The lines from the one containing "has height=1758, width=375." through the final line of the listing below are what the answer must repeat, exactly and only, leaving pictures out.
"""
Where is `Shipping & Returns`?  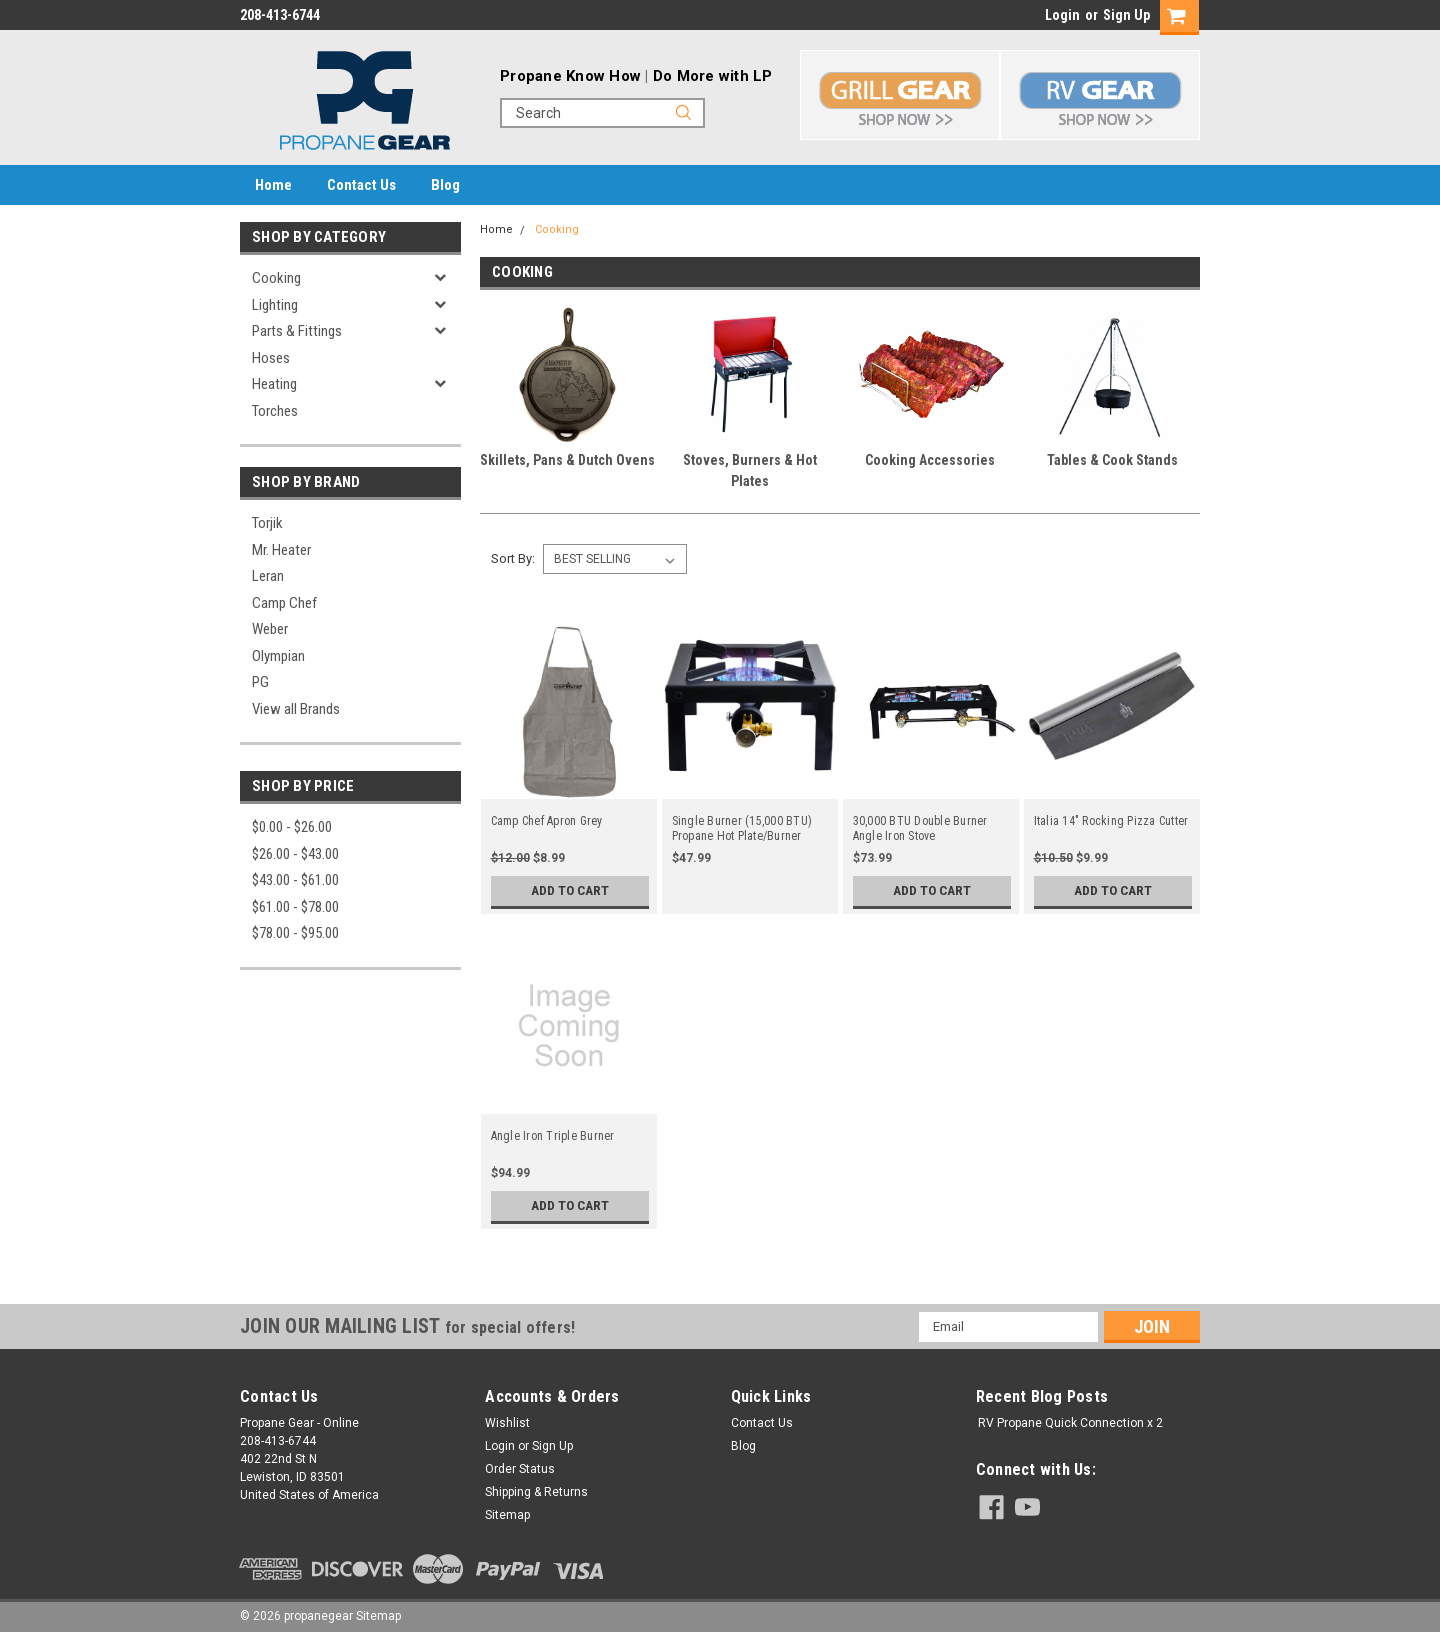 Shipping & Returns is located at coordinates (536, 1492).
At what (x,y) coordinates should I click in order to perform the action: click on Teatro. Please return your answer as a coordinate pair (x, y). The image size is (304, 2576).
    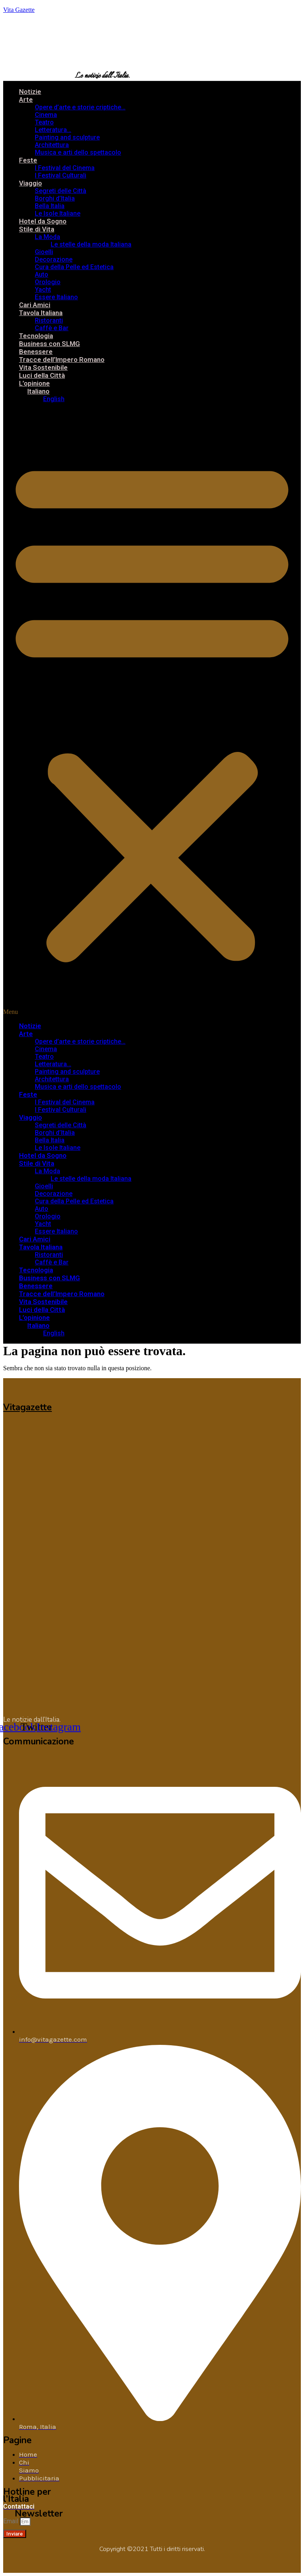
    Looking at the image, I should click on (44, 122).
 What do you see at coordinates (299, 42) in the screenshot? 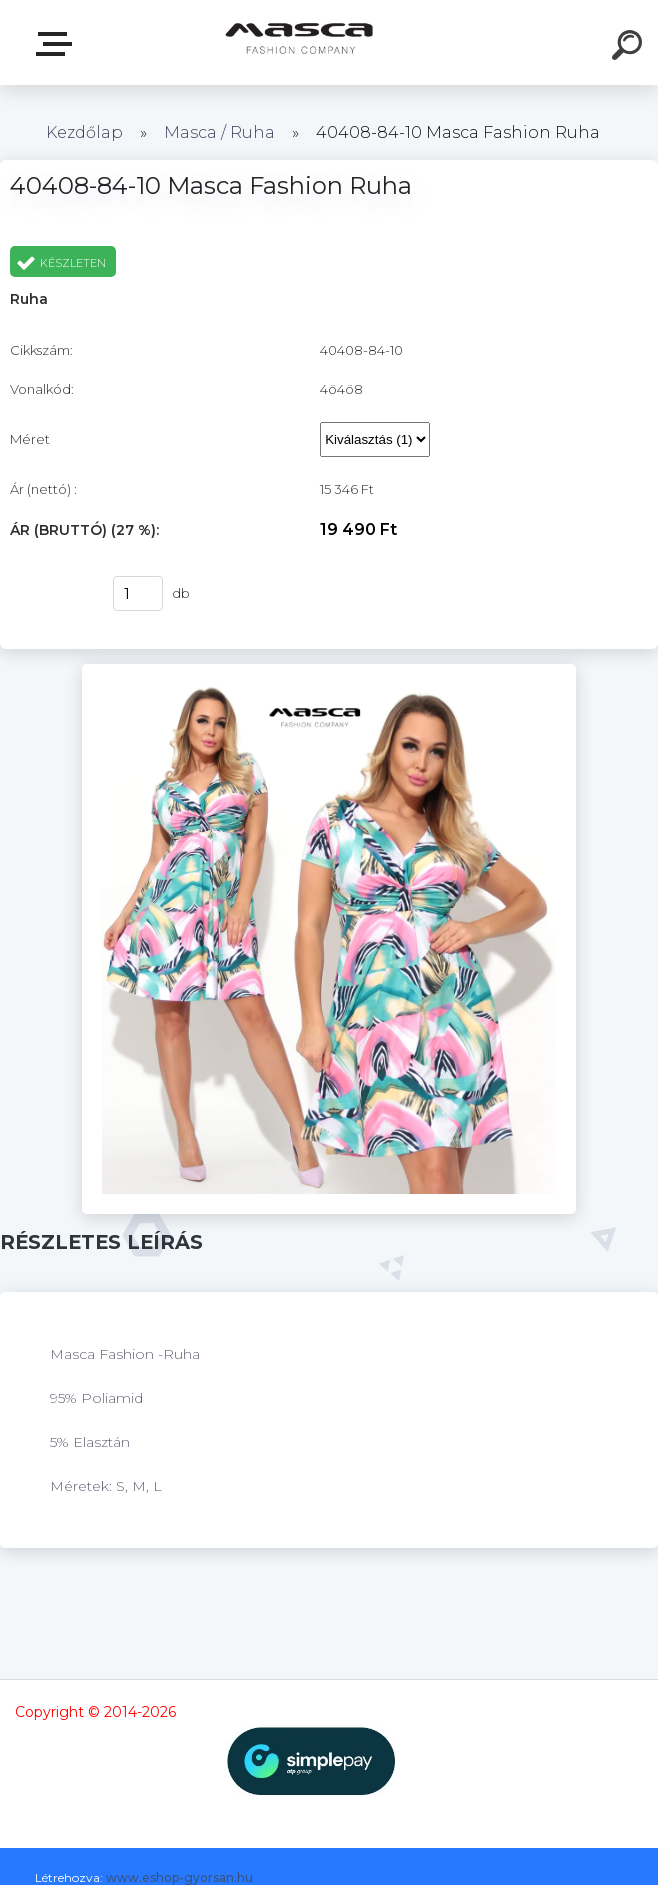
I see `[Logo]` at bounding box center [299, 42].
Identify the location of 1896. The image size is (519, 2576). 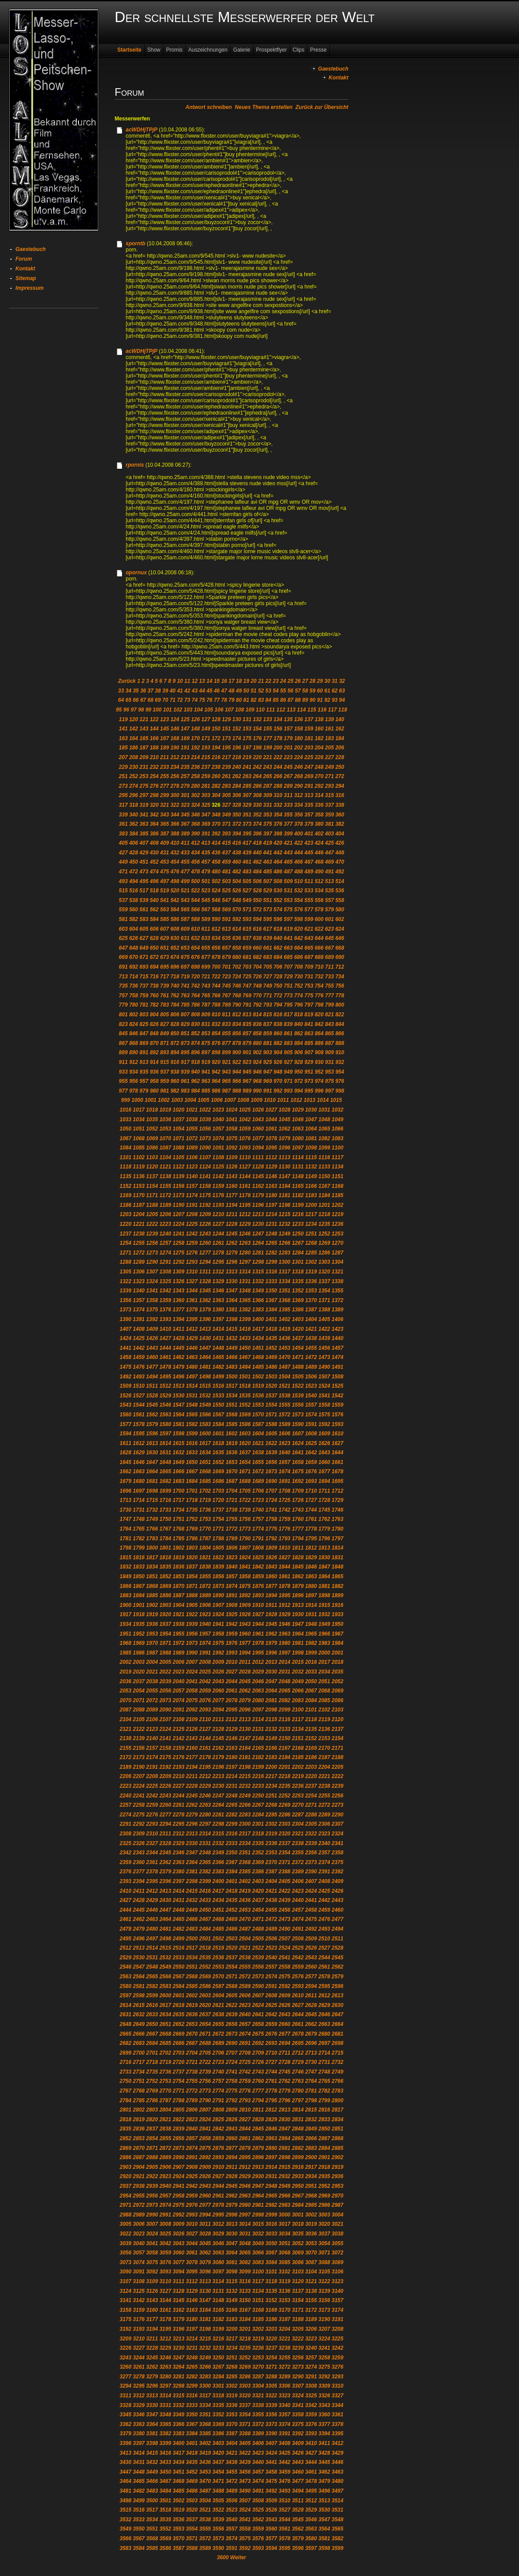
(298, 1595).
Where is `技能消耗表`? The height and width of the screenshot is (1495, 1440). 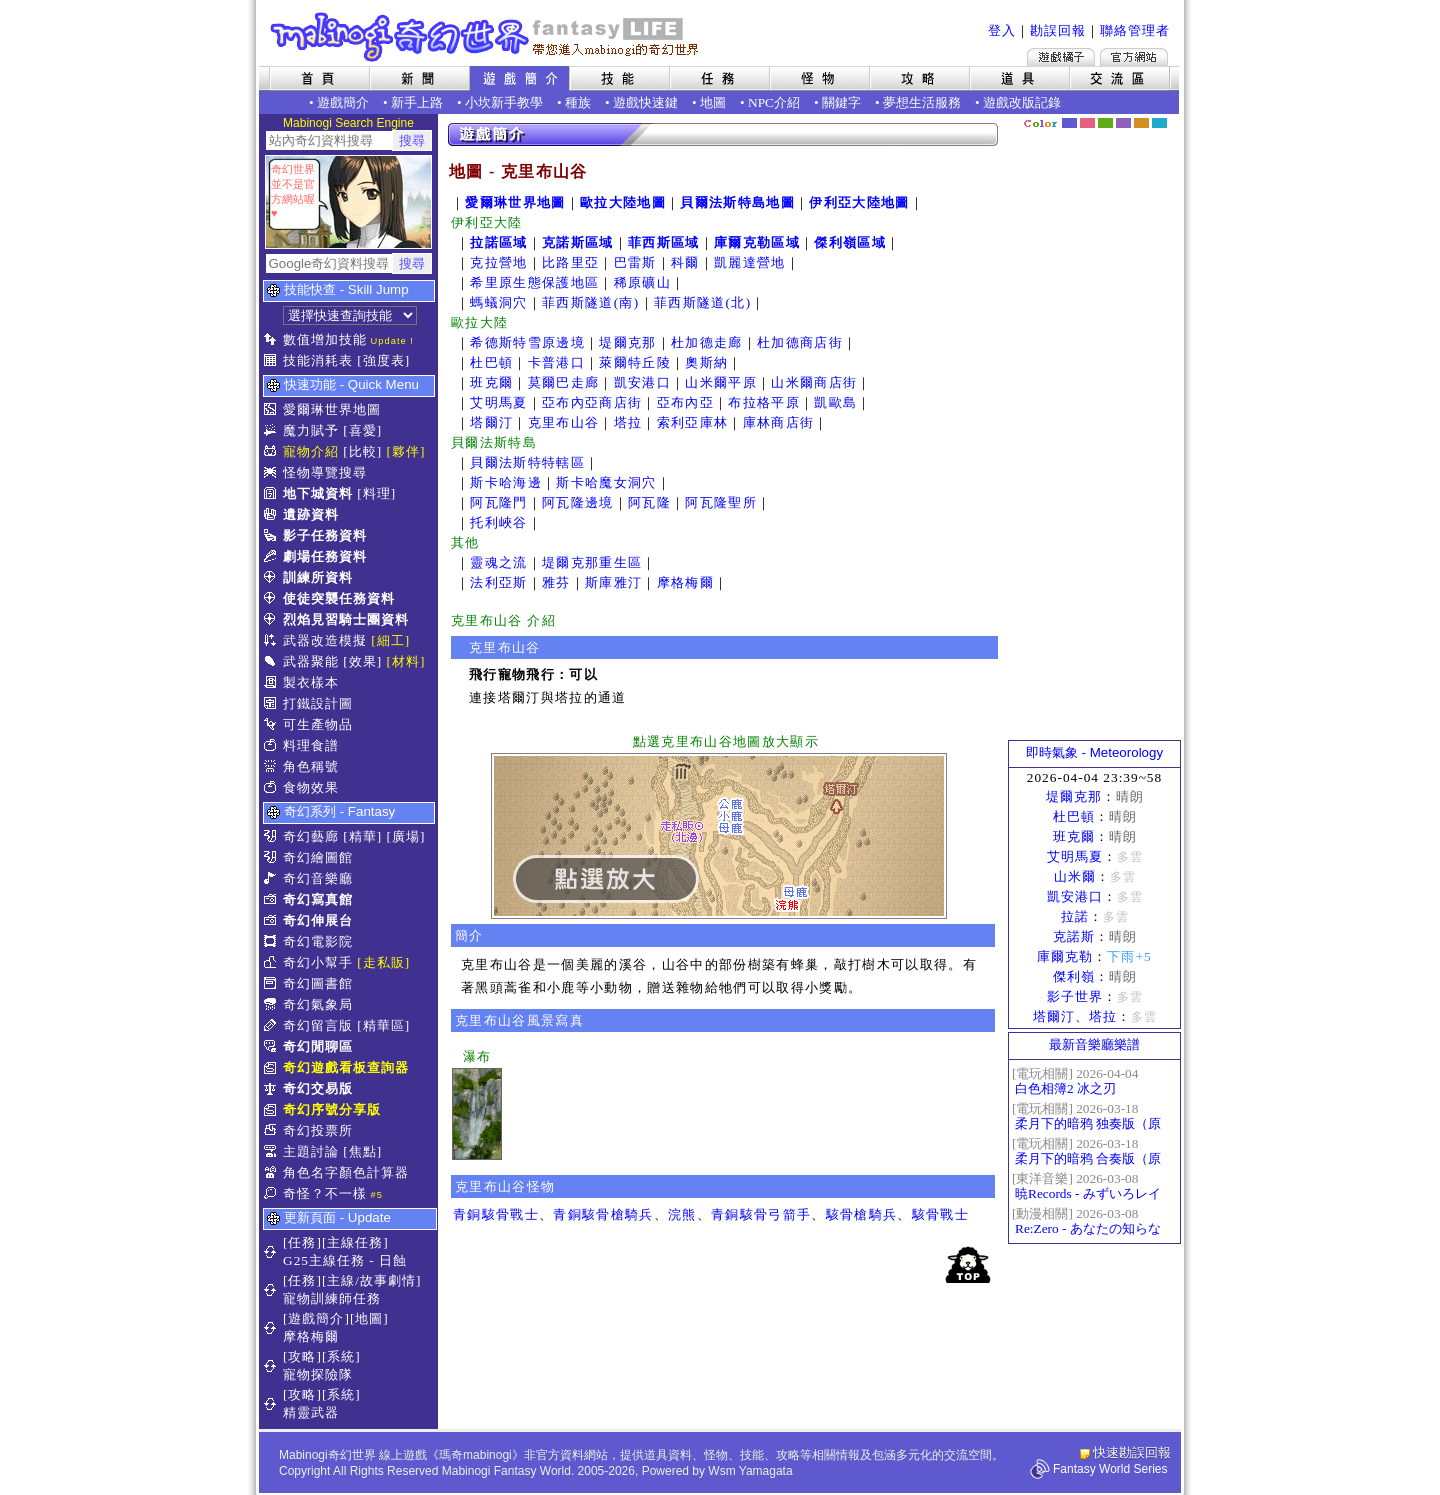
技能消耗表 is located at coordinates (318, 360).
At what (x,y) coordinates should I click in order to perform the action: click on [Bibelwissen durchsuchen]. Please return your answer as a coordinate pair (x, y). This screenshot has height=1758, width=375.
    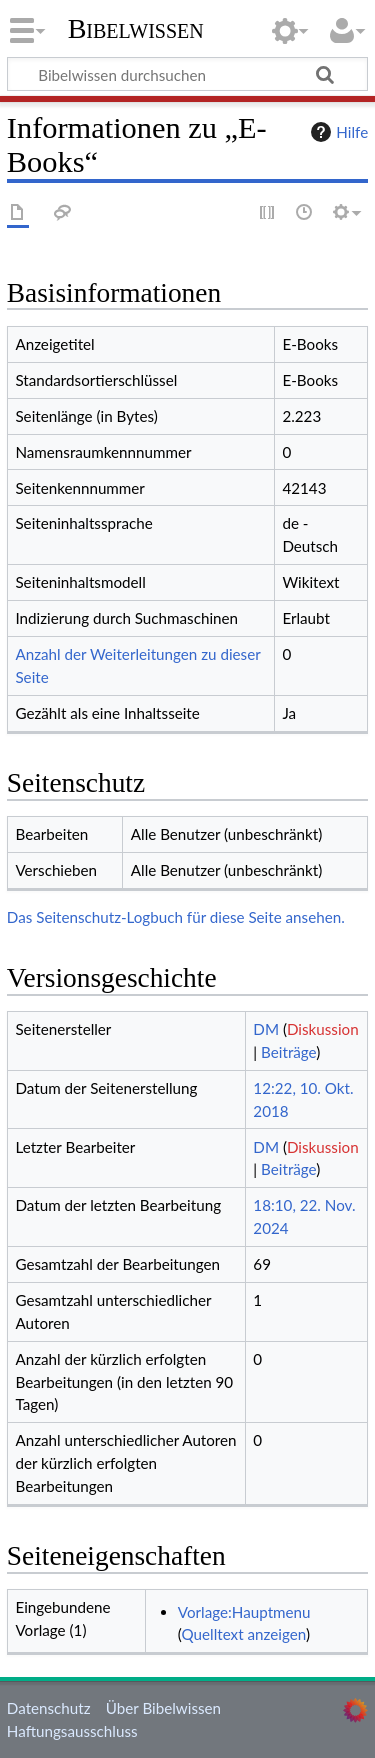
    Looking at the image, I should click on (187, 74).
"""
Answer for the task
At what (x,y) coordinates should I click in order to perform the action: click on [Bibelwissen durchsuchen]. Please return your answer as a coordinate pair (x, y). This screenshot has height=1758, width=375.
    Looking at the image, I should click on (187, 74).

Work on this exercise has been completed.